Roland is a bee-keeper who meets Marianne at a barbecue and they would appear to have little in common in terms of interests, background and intellect. But they fall in love, which we gather over many scenes in which roles and responses have a habit of being swapped around. Elements of the films ‘Sliding Doors’ and ‘Groundhog Day’ certainly come to mind.

The dialogue is quirky, often very funny and we warm to these characters. The constant repetition of scenes, sometimes identical in delivery and text, sometimes progressing the action in new and deliberate ways, cleverly draws you into their daily lives. 

Lucas Stibbard as Roland and Jessica Tovey as Marianne are both excellent in their respective roles and brilliantly manage to work through the repeats of their respective scenes without ever losing momentum or their place in the script. The play moves speedily through major moments of their lives – love and seduction, break-up, marriage, infidelity and illness to the spectre of death. Both actors have some wonderful moments. Stibbard’s explanation of the lives of bees before he proposes to Marianne is funny, beautifully paced and spoken and totally believable. Tovey’s continuing references to her mother’s dying days and her own fears and sense of mortality becomes increasingly more real, and ever more desperate, to the point of complete collapse towards the end.

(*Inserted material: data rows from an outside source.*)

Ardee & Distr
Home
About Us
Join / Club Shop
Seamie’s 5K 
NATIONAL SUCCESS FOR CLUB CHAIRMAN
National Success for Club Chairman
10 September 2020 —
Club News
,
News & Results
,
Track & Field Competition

The final scene between them both where they are planning to go overseas in order to ‘cure’ Marianne is poignant and moving, defining the inevitable – that all things must end.

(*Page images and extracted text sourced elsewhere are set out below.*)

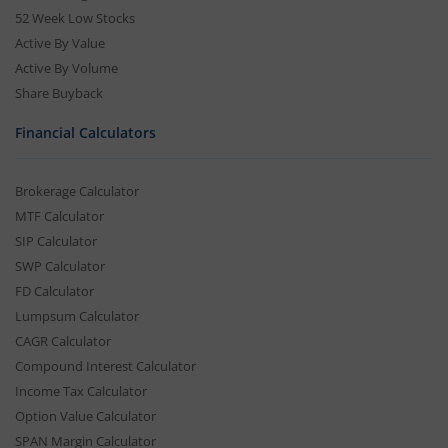
52 Week Low Stocks
Active By Value
Active By Volume
Share Buyback
Financial Calculators
Brokerage Calculator
MTF Calculator
SIP Calculator
SWP Calculator
FD Calculator
Lumpsum Calculator
CAGR Calculator
Compound Interest Calculator
Income Tax Calculator
Option Value Calculator
SPAN Margin Calculator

The actors are assisted by a stunning set from Anthony Spinaze – a brightly-lit blue Perspex floor that is deliberately non-specific and undulating, space-age and cosmic rather than real. It is divided into various size panels and shapes, with some changing colour to the lights, which the actors can use logistically to their advantage for the many repetitive scenes. A boon is the scrape of a gramophone needle that helps change direction by denoting each repetition. Ben Hughes lighting was suitably atmospheric and moody as required and he tightly shaped the square blue box of the characters’ world to define their limitations.

Kat Henry’s direction was sharp and focused, managing to drive a defined line of narrative through the many twists and turns of the script. She has interpreted Payne’s postmodern existentialism with intelligence but also humour, making Constellations a most enjoyable as well as a thought-provoking entertainment.

Artistic Director Sam Strong has started his first season well at the newly named Queensland Theatre with a choice of two intellectual, thought-provoking plays concentrating on the language of theatre and the importance of the playwright. The Flick by American Annie Baker and now Constellations by British playwright Nick Payne have had sell-out seasons in London and New York and have garnered many awards. Strong is clearly opening doors to some of the best of contemporary international theatre. As the State theatre company, though, we  need an opportunity to tell our own stories so it is good to see that next month QT will be presenting Michael Gow’s latest play, which will be in very good company.

 

Rating 4 1/2 stars out of 5

Constellations

By Nick Payne
Director: Kat Henry 
Set & Costume Designer: Anthony Spinaze
Lighting Designer: Ben Hughes 
Composer/Sound Designer: Guy Webster
Fight Director: Niki-J Price 
Cast:     
Roland: Lucas Stibbard
Marianne:Jessica Tovey
Bille Brown Studio, Queensland Theatre 
Running until 9 April 2017

 

Suzannah Conway is an experienced arts administrator, having been CEO of Opera Queensland, the Brisbane Riverfestival and the Centenary of Federation celebrations for Queensland. She is a freelance arts writer and has been writing reviews and articles for over 20 years, regularly reviewing classical music, opera and musical theatre in particular for The Australian and Limelight magazine as well as other journals. Most recently she was Arts Hub's Brisbane-based Arts Feature Writer.